===========================================

Title: 10.2 Exercises

Author: Chad Wood

Date: 2 Mar 2022

Modified By: Chad Wood

Description: This program demonstrates building several machine learning models; two unsupervised models, two supervised models, and two supervised deep neural network models.

===========================================

In [102]:
import tensorflow.compat.v1 as tf
import tensorflow_hub as hub
import numpy as np
import pandas as pd

#### Data Preprocessing

In [96]:
# Data cleaned from exercises 10.2
df = pd.read_csv('data/clean_hotel_reviews.csv') # Sentiment: 0=happy; 1=not happy

# Updates Sentiment: 0=not happy; 1-happy
df.sentiment = [0 if sentiment == 1 else 1 
                for sentiment in df['sentiment'].values]

# Equals the amount of data for either review (positive or negative)
# Data is organised randomly
tmp_bad_review_df = df.loc[df.sentiment == 1].sample(n=12411, random_state=1) # 12411 random bad reviews
tmp_ood_review_df = df.loc[df.sentiment == 0].sample(n=12411, random_state=1) # 12411 random good reviews

# Combines random samples of equal size
processed_df = pd.concat([tmp_bad_review_df.sample(frac=1, random_state=1), # Randomly shuffles data
                          tmp_ood_review_df.sample(frac=1, random_state=1)], # Randomly shuffles data
                         ignore_index=True)

# Randomly shuffles data
processed_df = processed_df.sample(frac=1, random_state=1)

In [97]:
import re

def normalize_corpus(corpus): 
    # To lowercase
    corpus = corpus.apply(lambda x: str(x).lower())

    # Creates uniform linebreaks
    corpus = corpus.apply(lambda x: re.sub(r'[\r|\n|\r\n]+', '\n', x))

    # Removes double+ spaces
    corpus = corpus.apply(lambda x: re.sub(' +', ' ', x))
    corpus = corpus.apply(lambda x: x.strip())
    
    return corpus

processed_df.description= normalize_corpus(processed_df.description)

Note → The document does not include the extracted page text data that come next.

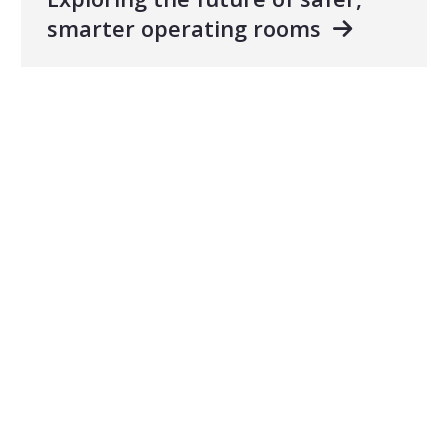
smarter operating rooms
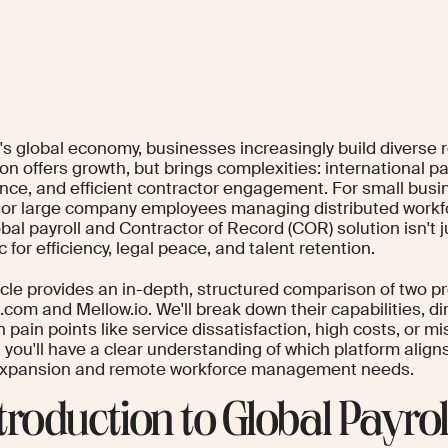
y's global economy, businesses increasingly build diverse
n offers growth, but brings complexities: international pay
nce, and efficient contractor engagement. For small busi
y or large company employees managing distributed workf
obal payroll and Contractor of Record (COR) solution isn't ju
c for efficiency, legal peace, and talent retention.
ticle provides an in-depth, structured comparison of two p
om and Mellow.io. We'll break down their capabilities, di
ain points like service dissatisfaction, high costs, or mi
 you'll have a clear understanding of which platform align
expansion and remote workforce management needs.
Introduction to Global Payro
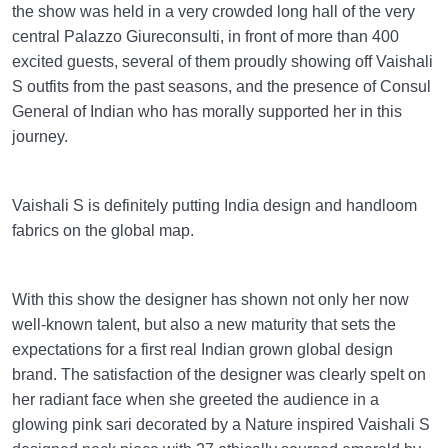
the show was held in a very crowded long hall of the very
central Palazzo Giureconsulti, in front of more than 400
excited guests, several of them proudly showing off Vaishali
S outfits from the past seasons, and the presence of Consul
General of Indian who has morally supported her in this
journey.
Vaishali S is definitely putting India design and handloom
fabrics on the global map.
With this show the designer has shown not only her now
well-known talent, but also a new maturity that sets the
expectations for a first real Indian grown global design
brand. The satisfaction of the designer was clearly spelt on
her radiant face when she greeted the audience in a
glowing pink sari decorated by a Nature inspired Vaishali S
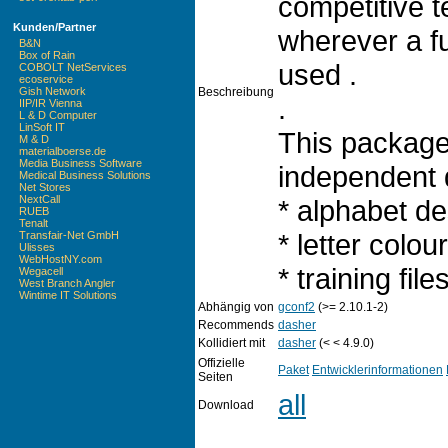
competitive t
Kunden/Partner
wherever a f
B&N
Box of Rain
used .
COBOLT NetServices
ecoservice
Beschreibung
Gish Network
.
IIP/IR Vienna
L & D Computer
LinSoft IT
This package
M & D
materialboerse.de
Media Business Software
independent d
Medical Business Solutions
Net Stores
NextCall
* alphabet de
RUEB
Tenalt
* letter colou
Transfair-Net GmbH
Ulisses
WebHostNY.com
* training fil
Wegacell
West Branch Angler
Wintime IT Solutions
Abhängig von
gconf2
(>= 2.10.1-2)
Recommends
dasher
Kollidiert mit
dasher
(< < 4.9.0)
Offizielle
Paket
Entwicklerinformationen
Seiten
all
Download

print('Random bad Reviews:', len(tmp_bad_review_df))
print('Random Good Reviews:', len(tmp_ood_review_df))
print('Random combined Reviews:', len(processed_df))
processed_df.head()

Random bad Reviews: 12411
Random Good Reviews: 12411
Random combined Reviews: 24822


Unnamed: 0,sentiment,description
6549,1,good business trip weekend \n kind old inhot a...
13822,0,i not sure la quinta inn price line but experi...
13610,0,family stay weekend thru family reunion suite ...
18072,0,i consider place stay since budget decent revi...
10206,1,i stay day san diego marriott mission valley h...


In [98]:
import numpy as np

# Splits data for supervised model
train, validate, test = np.split(processed_df.sample(frac=1, random_state=42), # Shuffles data
                                 [int(.7*len(processed_df)), int(.85*len(processed_df))]) # Splits 0-70%; 70-85%; 85-100%


print('Reviews:',
      'Train ', train.description.shape, 
      'Validate ', validate.description.shape, 
      'Test', test.description.shape)

print('Sentiments:',
      'Train ', train.sentiment.shape, 
      'Validate ', validate.sentiment.shape, 
      'Test', test.sentiment.shape)

Reviews: Train  (17375,) Validate  (3723,) Test (3724,)
Sentiments: Train  (17375,) Validate  (3723,) Test (3724,)


#### Model Setup

In [114]:
# Training input
train_input_fn = tf.estimator.inputs.numpy_input_fn(
    {'review': train.description.values}, 
    train.sentiment.values, # Took me way too long to figure out using pandas.Series here is an issue
    batch_size=256, 
    num_epochs=None, 
    shuffle=True)

# Prediction for training set
predict_train_input_fn = tf.estimator.inputs.numpy_input_fn(
    {'review': train.description.values}, 
    train.sentiment.values, 
    shuffle=False)

# Prediction for validation set
predict_val_input_fn = tf.estimator.inputs.numpy_input_fn(
    {'review': validate.description.values}, 
    validate.sentiment.values, 
    shuffle=False)

# Prediction for test set
predict_test_input_fn = tf.estimator.inputs.numpy_input_fn(
    {'review': test.description.values}, 
    test.sentiment.values, 
    shuffle=False)

#### Building The Model

In [115]:
# Instantiates sentence embeding feature
embedding_feature = hub.text_embedding_column(
    key='review',
    module_spec="https://tfhub.dev/google/universal-sentence-encoder/2", # Leverages Universal Sentence Encoder
    trainable=False)

In [116]:
# Standard DeepNN with two hidden layers
dnn = tf.estimator.DNNClassifier(
    hidden_units=[512, 128],
    feature_columns=[embedding_feature],
    n_classes=2,
    activation_fn=tf.nn.relu,
    dropout=0.1,
    optimizer=tf.train.AdagradOptimizer(learning_rate=0.005))

#### Training Model

In [117]:
import time

tf.logging.set_verbosity(tf.logging.ERROR)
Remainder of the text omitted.